In early October, the Royal College of Midwives published an opinion piece on its website titled, “How do we keep giving when there’s nothing more to give?”

“Staffing is in a tragic state. Begging, borrowing and pleading for more staff, more help, more for tonight’s shift, cover for the weekend where we’re four short, where two just called in sick and only the newly qualified is rostered to cover the antenatal ward. Simply hiring more isn’t possible. There just is not more of us. We’re reducing the time we give to women, having to close facilities, reduce antenatal education, postnatal visits cut to a minimum and we’re having to send families on their way ASAP.”

Its concluding paragraph is damning: “Protecting and providing for maternity services in the NHS protects the whole country’s future. … Healthy, happy and supported mothers, babies and families is the ultimate goal for midwives and right now it’s not happening. The government is failing all of us.”

Pressure group March with Midwives has called for protest vigils on November 21. Its manifesto states, “2021 has seen maternity services become critically unsafe for staff and users.”

“The maternity system is not just under pressure or even on its knees. It is utterly broken and not fit for purpose.”

In a survey of its members, the Royal College of Midwives found that more than half (57 percent) said they were considering leaving in the next year.
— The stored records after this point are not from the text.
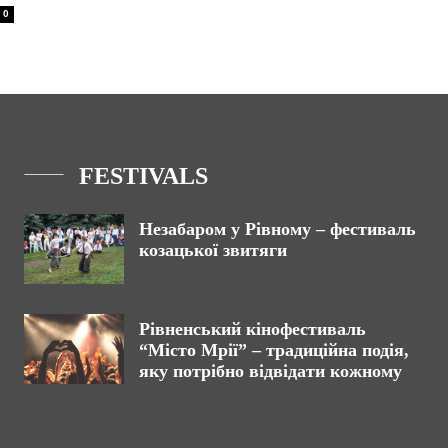
0
FESTIVALS
Незабаром у Рівному – фестиваль
козацької звитяги
Рівненський кінофестиваль
“Місто Мрії” – традиційна подія,
яку потрібно відвідати кожному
The most cited reasons given were concerns with staffing levels (80 percent) and dissatisfaction with the quality of care that could be provided (66 percent).

Statistics for July (the most recent available) show that 300 midwives had left the service since May, the fastest fall for these two months in any year recorded by the NHS over the last 20 years.
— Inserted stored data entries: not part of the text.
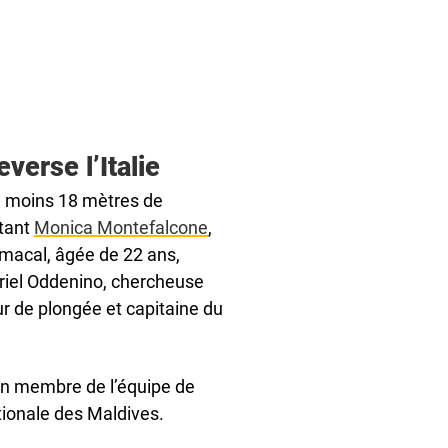
verse l’Italie
au moins 18 mètres de
étant
Monica Montefalcone
,
mmacal, âgée de 22 ans,
uriel Oddenino, chercheuse
r de plongée et capitaine du
un membre de l’équipe de
ionale des Maldives.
Nearly all (92 percent) of the midwives and maternity support workers responding said they did not feel their work was valued by the current government.

This is nothing new. A pledge made by David Cameron’s Conservative/Liberal Democrat government in 2010 to boost midwife numbers by 3,000 was quietly dropped the following year, and remains unfulfilled a decade later.
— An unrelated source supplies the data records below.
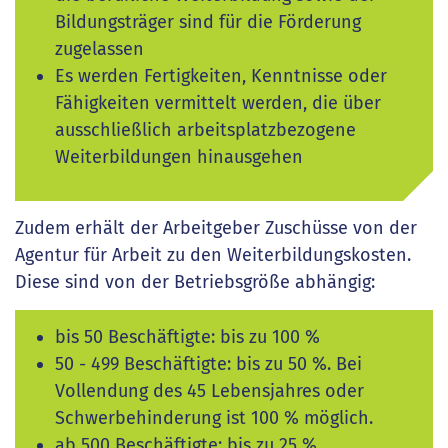
Bildungsträger sind für die Förderung
zugelassen
Es werden Fertigkeiten, Kenntnisse oder
Fähigkeiten vermittelt werden, die über
ausschließlich arbeitsplatzbezogene
Weiterbildungen hinausgehen
Zudem erhält der Arbeitgeber Zuschüsse von der
Agentur für Arbeit zu den Weiterbildungskosten.
Diese sind von der Betriebsgröße abhängig:
bis 50 Beschäftigte: bis zu 100 %
50 - 499 Beschäftigte: bis zu 50 %. Bei
Vollendung des 45 Lebensjahres oder
Schwerbehinderung ist 100 % möglich.
ab 500 Beschäftigte: bis zu 25 %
Since the financial crash of 2008 and the following decade of austerity under Labour and then Tory governments, the health unions have suppressed one struggle after another by health workers. Where they were unable to prevent strikes breaking out, such as by junior doctors in 2016, these were left isolated and eventually sold out.

NHS FightBack encourages midwives to join with other NHS workers in a united struggle against the privatisation of the NHS, for better staffing, pay and conditions through establishing independent rank-and-file committees to organise and lead the fight.